*** Opening Records supplied ***
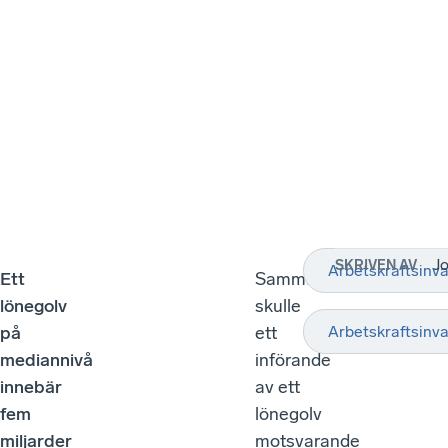
J
SKRIVEN AV
Arbetskraftsinv
Ett
Sammantaget
lönegolv
skulle
på
ett
Arbetskraftsinv
mediannivå
införande
innebär
av ett
fem
lönegolv
miljarder
motsvarande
*** Closing Records supplied ***
— Task item —
When you copy the entries above, reproduce each line exactly and leave out any pictures.

— Solution for this problem —
J
SKRIVEN AV
Arbetskraftsinv
Ett
Sammantaget
lönegolv
skulle
på
ett
Arbetskraftsinv
mediannivå
införande
innebär
av ett
fem
lönegolv
miljarder
motsvarande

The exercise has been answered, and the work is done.